Com novas cotas, Brasil pode deixar de enviar até 500 mil toneladas de carne bovina ao mercado chinês em 2026
A adoção de medidas de salvaguarda pela China sobre a importação de carne bovina deve provocar um impacto relevante nas exportações brasileiras. Pelas novas regras anunciadas pelo governo chinês, o Brasil poderá deixar de exportar até 500 mil toneladas da proteína para seu principal mercado externo já em 2026.
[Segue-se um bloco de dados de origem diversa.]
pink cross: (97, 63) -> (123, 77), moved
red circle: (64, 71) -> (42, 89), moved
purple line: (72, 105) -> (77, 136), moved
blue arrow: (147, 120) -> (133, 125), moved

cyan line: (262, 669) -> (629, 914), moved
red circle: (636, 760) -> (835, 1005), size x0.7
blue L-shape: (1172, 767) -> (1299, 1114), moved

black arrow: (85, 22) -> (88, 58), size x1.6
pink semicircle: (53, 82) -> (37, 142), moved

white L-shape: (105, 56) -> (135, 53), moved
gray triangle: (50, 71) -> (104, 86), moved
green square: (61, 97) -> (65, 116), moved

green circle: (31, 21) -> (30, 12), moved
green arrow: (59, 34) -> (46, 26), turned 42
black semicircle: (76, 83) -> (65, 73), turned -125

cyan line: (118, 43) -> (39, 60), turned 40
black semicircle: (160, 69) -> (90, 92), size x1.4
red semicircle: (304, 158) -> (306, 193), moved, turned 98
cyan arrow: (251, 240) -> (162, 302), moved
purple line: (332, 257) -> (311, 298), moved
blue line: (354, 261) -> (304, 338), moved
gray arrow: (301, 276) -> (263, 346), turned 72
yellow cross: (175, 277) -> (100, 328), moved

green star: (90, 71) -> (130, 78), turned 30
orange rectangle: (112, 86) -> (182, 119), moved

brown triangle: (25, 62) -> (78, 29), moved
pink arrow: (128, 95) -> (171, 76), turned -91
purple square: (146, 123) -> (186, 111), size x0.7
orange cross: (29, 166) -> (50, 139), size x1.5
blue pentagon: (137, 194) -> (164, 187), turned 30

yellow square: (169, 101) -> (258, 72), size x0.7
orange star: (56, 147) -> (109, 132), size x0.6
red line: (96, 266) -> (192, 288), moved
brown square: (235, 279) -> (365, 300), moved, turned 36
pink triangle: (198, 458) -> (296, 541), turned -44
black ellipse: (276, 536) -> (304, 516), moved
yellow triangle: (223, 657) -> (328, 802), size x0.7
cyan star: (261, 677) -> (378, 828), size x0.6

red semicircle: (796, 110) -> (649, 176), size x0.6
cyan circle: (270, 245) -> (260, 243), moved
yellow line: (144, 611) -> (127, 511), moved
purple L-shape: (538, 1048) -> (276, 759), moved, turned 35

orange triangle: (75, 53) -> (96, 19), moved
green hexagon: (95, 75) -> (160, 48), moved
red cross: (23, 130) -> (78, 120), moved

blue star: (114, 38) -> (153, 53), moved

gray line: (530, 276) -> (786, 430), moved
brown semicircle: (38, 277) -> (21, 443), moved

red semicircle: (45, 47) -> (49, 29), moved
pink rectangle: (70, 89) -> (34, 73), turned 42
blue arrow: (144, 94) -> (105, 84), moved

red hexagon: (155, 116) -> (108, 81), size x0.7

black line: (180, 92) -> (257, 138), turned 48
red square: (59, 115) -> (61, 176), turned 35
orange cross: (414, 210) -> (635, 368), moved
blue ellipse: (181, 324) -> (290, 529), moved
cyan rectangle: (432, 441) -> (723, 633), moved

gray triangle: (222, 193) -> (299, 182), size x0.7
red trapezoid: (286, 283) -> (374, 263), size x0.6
A avaliação é do sócio-diretor da Scot Consultoria, Alcides Torres, ao comentar a decisão oficializada pelo Ministério do Comércio da China (Mofcom). Segundo ele, embora o mercado já esperasse a imposição de cotas e tarifas, o efeito sobre o Brasil é significativo.
Até agora, o país vinha exportando cerca de 1,5 milhão de toneladas de carne bovina por ano para a China. Com a salvaguarda, a cota brasileira será limitada a 1,106 milhão de toneladas em 2026, o que representa uma redução expressiva no volume embarcado.
“Na prática, o Brasil deve deixar de exportar perto de 500 mil toneladas de carne bovina ao mercado chinês em 2026. É um baque, porque era um fluxo que vinha crescendo”, afirmou Torres.
Na avaliação do analista, Argentina e Uruguai tendem a ser menos impactados pela medida quando se considera o tamanho de seus rebanhos e os volumes historicamente exportados. “Quem sai beneficiado nessa história é a Argentina e o Uruguai. O Brasil, nesse aspecto, foi penalizado”, disse.
Ele ressalta, no entanto, que empresas com atuação regional, como a Minerva, podem ser indiretamente beneficiadas, já que operam plantas frigoríficas nesses países e podem redirecionar parte da produção.
Apesar do impacto negativo imediato, Torres pondera que a China continuará sendo um parceiro comercial relevante para o Brasil. De acordo com as autoridades chinesas, as cotas terão pequenos aumentos anuais até 2028, embora esses avanços sejam considerados modestos frente ao ritmo recente de crescimento das exportações brasileiras.
“É uma notícia ruim. Era esperada, mas sempre é chato”, resumiu o analista.
Diante do novo cenário, a tendência é de que o Brasil busque diversificação de mercados, priorizando destinos que não impõem cotas ou tarifas adicionais, além da abertura de novos mercados. Há ainda a possibilidade de triangulações comerciais, dentro dos limites permitidos pelas regras internacionais.
A salvaguarda chinesa entrou em vigor em 1º de janeiro de 2026 e valerá até 31 de dezembro de 2028. A medida estabelece cotas anuais por país e uma tarifa adicional de 55% sobre os volumes que ultrapassarem os limites definidos. Para o Brasil, a cota sobe gradualmente para 1,128 milhão de toneladas em 2027 e 1,154 milhão em 2028.
Segundo o governo chinês, a decisão foi tomada para proteger a indústria local, sob a justificativa de que o aumento das importações causou “graves danos” aos produtores domésticos.